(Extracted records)
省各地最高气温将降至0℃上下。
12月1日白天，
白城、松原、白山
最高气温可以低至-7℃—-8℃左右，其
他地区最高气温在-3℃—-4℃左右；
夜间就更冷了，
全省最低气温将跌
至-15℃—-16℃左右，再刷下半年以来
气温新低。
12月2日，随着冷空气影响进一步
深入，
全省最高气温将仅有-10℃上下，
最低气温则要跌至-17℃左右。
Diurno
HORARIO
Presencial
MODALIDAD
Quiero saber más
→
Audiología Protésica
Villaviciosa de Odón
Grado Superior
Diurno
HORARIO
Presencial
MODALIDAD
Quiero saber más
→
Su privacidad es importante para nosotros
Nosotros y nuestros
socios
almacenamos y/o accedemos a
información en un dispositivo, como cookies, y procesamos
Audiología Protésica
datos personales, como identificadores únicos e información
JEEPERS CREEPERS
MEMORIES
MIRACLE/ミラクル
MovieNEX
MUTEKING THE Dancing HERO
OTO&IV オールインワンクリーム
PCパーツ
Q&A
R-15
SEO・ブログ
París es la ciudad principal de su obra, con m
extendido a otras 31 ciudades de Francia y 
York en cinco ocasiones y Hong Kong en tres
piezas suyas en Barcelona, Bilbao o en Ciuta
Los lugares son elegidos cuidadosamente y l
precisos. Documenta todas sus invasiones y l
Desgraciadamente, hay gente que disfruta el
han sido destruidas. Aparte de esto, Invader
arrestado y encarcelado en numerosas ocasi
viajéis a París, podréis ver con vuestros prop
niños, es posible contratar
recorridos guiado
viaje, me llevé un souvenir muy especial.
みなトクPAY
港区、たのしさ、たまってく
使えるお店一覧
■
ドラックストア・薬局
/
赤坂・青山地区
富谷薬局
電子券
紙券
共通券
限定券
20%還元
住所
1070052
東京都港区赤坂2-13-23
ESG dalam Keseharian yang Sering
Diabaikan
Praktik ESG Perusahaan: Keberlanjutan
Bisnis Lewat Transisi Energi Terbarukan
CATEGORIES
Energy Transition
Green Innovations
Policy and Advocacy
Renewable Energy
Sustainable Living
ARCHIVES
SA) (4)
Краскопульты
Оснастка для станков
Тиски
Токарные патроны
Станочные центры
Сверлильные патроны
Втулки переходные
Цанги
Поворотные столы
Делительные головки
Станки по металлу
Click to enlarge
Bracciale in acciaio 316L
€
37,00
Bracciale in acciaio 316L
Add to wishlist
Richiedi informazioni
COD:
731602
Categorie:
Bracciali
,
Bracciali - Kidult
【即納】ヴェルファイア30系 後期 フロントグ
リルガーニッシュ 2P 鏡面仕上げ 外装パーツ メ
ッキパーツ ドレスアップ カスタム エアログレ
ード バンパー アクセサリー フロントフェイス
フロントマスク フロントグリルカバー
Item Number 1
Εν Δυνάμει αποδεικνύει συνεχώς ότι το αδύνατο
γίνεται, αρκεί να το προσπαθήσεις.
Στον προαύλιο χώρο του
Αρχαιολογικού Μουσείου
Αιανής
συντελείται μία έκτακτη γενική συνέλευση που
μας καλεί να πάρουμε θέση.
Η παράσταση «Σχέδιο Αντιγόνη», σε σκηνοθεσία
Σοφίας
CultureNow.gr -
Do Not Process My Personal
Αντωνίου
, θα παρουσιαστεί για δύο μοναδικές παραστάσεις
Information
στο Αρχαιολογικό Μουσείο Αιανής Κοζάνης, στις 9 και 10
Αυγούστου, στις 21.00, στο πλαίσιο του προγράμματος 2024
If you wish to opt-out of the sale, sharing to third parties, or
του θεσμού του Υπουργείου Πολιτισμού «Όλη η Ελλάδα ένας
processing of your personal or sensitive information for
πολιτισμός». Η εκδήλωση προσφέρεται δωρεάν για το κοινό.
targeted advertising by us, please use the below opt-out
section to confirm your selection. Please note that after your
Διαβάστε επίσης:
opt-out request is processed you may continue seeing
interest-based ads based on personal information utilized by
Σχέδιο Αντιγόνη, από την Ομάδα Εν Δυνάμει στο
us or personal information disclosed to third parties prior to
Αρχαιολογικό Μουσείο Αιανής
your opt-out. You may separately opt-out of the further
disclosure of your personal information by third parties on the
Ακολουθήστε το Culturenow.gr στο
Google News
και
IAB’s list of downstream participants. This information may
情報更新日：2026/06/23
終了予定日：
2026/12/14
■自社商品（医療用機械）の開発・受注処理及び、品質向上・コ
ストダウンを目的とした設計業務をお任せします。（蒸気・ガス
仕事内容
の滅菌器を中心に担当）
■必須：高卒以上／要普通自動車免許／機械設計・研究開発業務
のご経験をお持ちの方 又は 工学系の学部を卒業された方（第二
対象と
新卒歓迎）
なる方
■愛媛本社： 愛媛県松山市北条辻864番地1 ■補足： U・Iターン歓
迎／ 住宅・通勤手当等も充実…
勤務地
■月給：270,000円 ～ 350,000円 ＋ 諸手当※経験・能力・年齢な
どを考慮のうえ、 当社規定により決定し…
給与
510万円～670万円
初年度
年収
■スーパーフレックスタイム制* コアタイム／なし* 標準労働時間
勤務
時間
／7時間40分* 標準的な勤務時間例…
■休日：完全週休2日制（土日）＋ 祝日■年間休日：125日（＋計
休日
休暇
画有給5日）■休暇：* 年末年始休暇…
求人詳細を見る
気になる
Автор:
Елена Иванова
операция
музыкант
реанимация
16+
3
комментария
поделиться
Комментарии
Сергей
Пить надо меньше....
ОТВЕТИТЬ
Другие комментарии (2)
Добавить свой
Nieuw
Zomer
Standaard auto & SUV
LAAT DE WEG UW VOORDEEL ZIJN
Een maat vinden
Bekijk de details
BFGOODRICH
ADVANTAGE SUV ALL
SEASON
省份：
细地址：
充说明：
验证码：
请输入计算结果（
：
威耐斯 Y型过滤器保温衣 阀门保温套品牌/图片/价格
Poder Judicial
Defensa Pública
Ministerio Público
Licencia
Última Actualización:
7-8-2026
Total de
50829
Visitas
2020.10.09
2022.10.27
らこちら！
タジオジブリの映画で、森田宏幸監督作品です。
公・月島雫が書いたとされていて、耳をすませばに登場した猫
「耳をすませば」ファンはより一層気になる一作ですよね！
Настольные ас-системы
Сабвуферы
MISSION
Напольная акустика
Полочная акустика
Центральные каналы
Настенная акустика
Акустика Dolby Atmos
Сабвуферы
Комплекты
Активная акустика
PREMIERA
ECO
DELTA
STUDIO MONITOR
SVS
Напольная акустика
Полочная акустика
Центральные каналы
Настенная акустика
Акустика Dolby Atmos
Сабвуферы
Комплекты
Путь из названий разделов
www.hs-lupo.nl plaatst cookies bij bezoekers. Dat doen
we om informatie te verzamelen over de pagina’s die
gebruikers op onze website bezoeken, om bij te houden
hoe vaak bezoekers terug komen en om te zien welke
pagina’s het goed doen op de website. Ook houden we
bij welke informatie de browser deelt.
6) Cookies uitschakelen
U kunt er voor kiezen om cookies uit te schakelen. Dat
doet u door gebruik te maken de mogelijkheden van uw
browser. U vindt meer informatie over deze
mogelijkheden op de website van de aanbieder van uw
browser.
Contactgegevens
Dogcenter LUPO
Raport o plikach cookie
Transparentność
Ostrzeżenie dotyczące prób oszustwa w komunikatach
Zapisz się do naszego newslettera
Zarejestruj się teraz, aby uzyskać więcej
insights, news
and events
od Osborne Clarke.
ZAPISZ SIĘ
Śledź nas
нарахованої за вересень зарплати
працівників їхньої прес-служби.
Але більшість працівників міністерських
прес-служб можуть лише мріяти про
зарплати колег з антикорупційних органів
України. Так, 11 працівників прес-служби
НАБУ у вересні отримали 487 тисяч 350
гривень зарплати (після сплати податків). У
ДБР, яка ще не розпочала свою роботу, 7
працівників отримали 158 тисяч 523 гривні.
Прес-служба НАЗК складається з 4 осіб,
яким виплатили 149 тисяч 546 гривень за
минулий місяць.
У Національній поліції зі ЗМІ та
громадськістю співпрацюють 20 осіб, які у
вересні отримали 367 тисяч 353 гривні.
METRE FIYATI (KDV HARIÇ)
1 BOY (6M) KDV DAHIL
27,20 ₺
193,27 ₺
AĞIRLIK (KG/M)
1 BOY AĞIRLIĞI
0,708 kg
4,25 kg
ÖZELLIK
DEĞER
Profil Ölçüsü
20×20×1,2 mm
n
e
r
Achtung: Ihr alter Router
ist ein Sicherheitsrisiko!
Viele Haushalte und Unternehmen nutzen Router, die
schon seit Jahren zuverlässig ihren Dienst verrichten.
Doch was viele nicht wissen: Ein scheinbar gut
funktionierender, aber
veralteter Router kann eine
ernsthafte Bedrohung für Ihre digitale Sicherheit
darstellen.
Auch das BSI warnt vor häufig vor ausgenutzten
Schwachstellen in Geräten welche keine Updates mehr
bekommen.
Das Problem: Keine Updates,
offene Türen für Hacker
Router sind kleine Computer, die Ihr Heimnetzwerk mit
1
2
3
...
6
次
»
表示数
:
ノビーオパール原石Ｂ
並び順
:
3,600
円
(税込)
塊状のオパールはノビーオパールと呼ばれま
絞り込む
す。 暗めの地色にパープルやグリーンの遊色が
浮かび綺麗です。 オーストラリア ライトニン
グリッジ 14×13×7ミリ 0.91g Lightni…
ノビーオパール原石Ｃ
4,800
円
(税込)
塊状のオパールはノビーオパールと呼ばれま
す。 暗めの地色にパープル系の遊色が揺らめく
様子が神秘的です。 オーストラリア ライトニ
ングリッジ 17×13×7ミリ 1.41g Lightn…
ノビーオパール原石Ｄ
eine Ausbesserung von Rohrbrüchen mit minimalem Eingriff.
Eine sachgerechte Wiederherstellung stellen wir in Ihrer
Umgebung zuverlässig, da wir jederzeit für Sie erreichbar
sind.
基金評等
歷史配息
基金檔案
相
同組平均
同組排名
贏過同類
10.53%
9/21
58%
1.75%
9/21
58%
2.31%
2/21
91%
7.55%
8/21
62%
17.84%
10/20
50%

• TASK INSTRUCTIONS: In the entries above, copy each line that contains the string "bezoekers".

• TASK ANSWER:
www.hs-lupo.nl plaatst cookies bij bezoekers. Dat doen
hoe vaak bezoekers terug komen en om te zien welke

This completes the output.